▶ [RECORDS PROVIDED]:

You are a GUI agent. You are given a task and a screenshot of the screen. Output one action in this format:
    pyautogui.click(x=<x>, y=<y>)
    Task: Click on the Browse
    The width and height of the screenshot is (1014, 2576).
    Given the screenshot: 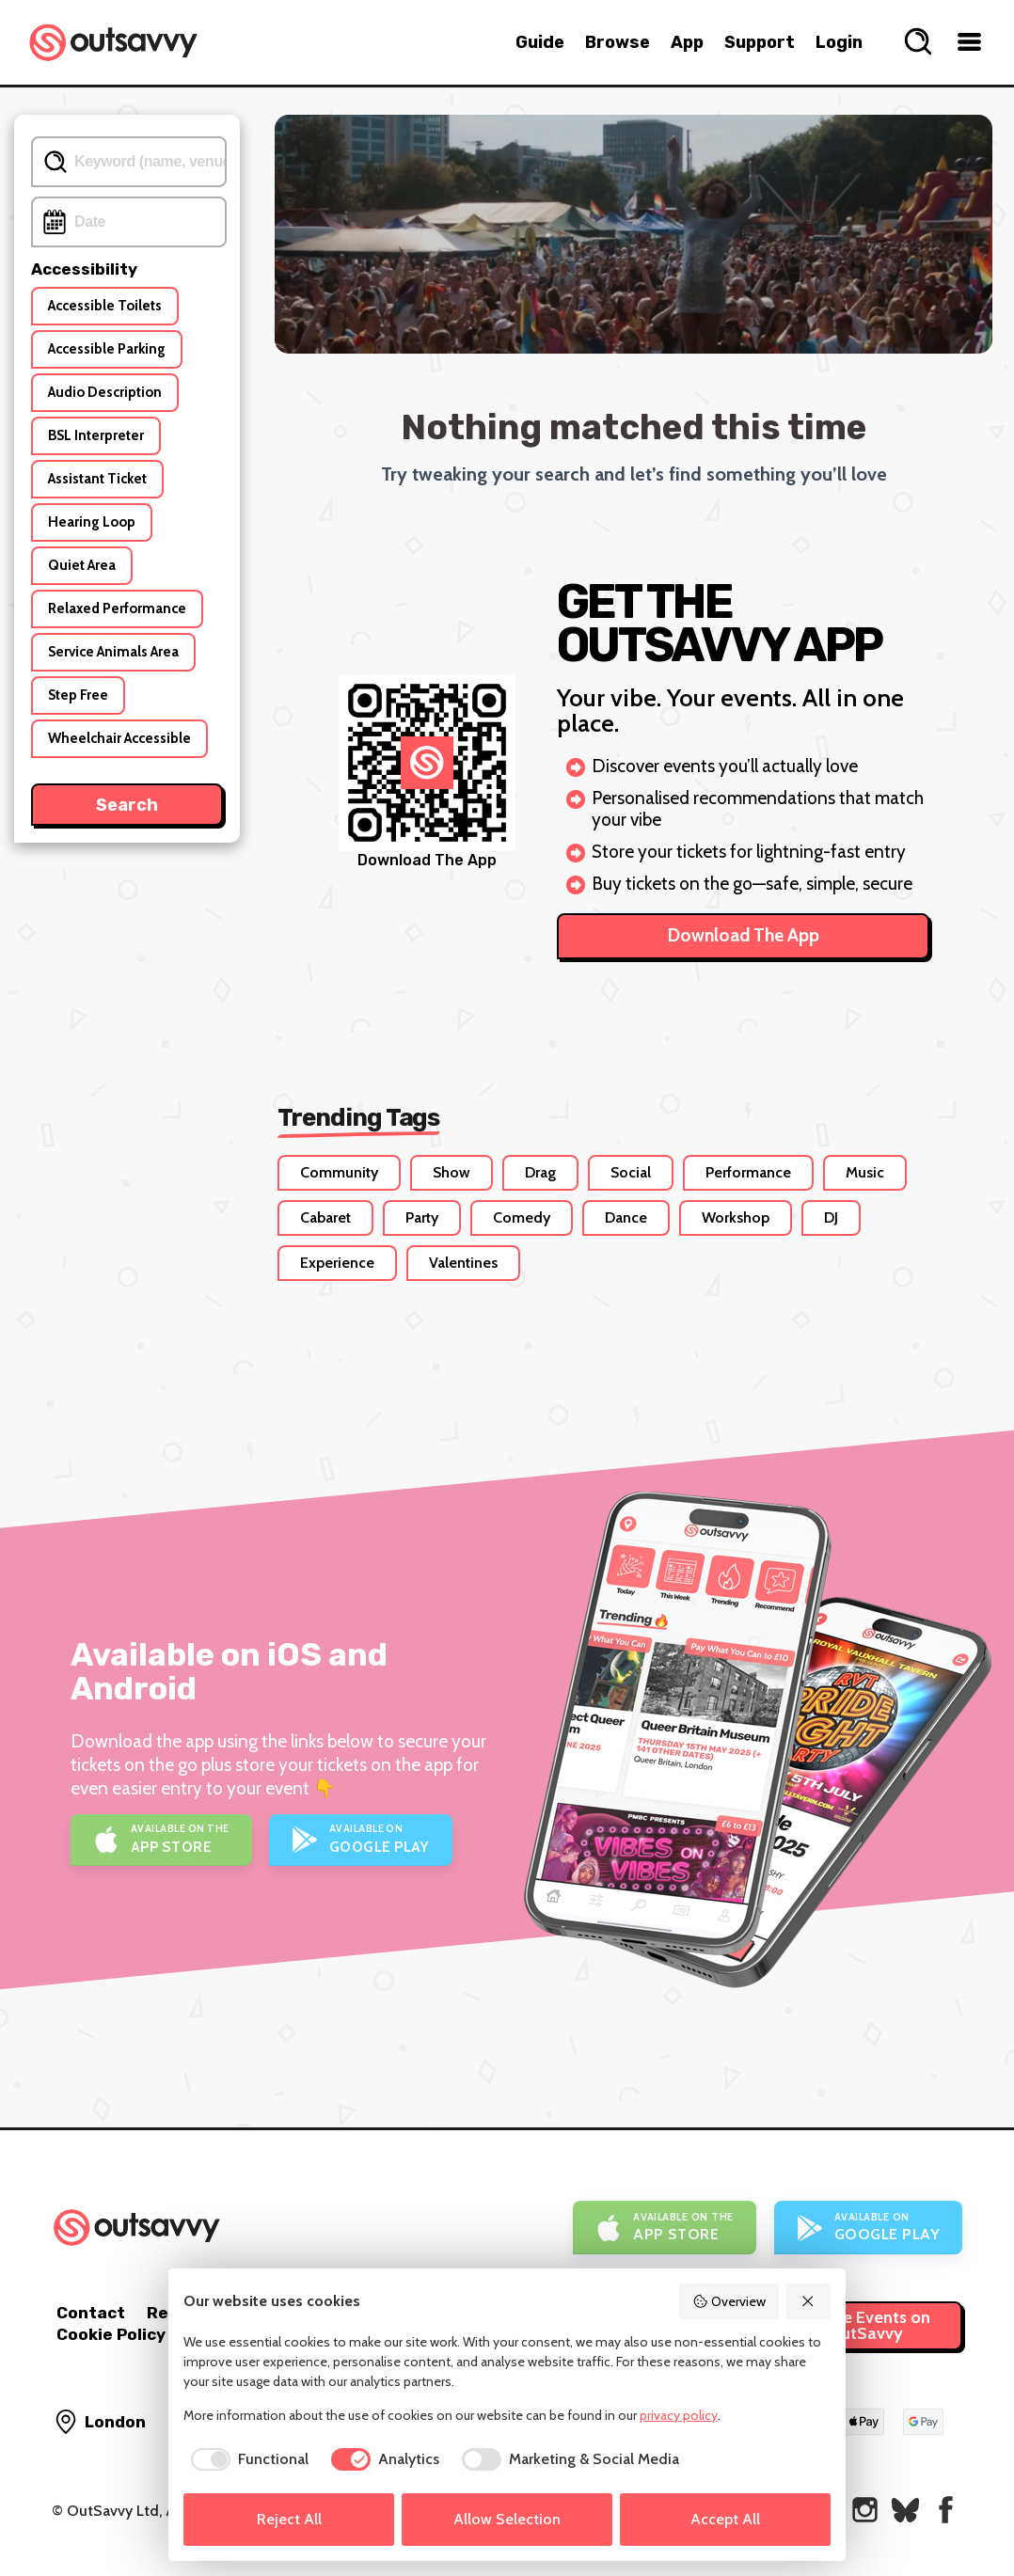 What is the action you would take?
    pyautogui.click(x=617, y=42)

▶ [TASK TO COMPLETE]: Quote the listing word for word from its first line through the line in which "The width and" appears.

▶ [SOLUTION TO THE PROBLEM]:
You are a GUI agent. You are given a task and a screenshot of the screen. Output one action in this format:
    pyautogui.click(x=<x>, y=<y>)
    Task: Click on the Browse
    The width and height of the screenshot is (1014, 2576).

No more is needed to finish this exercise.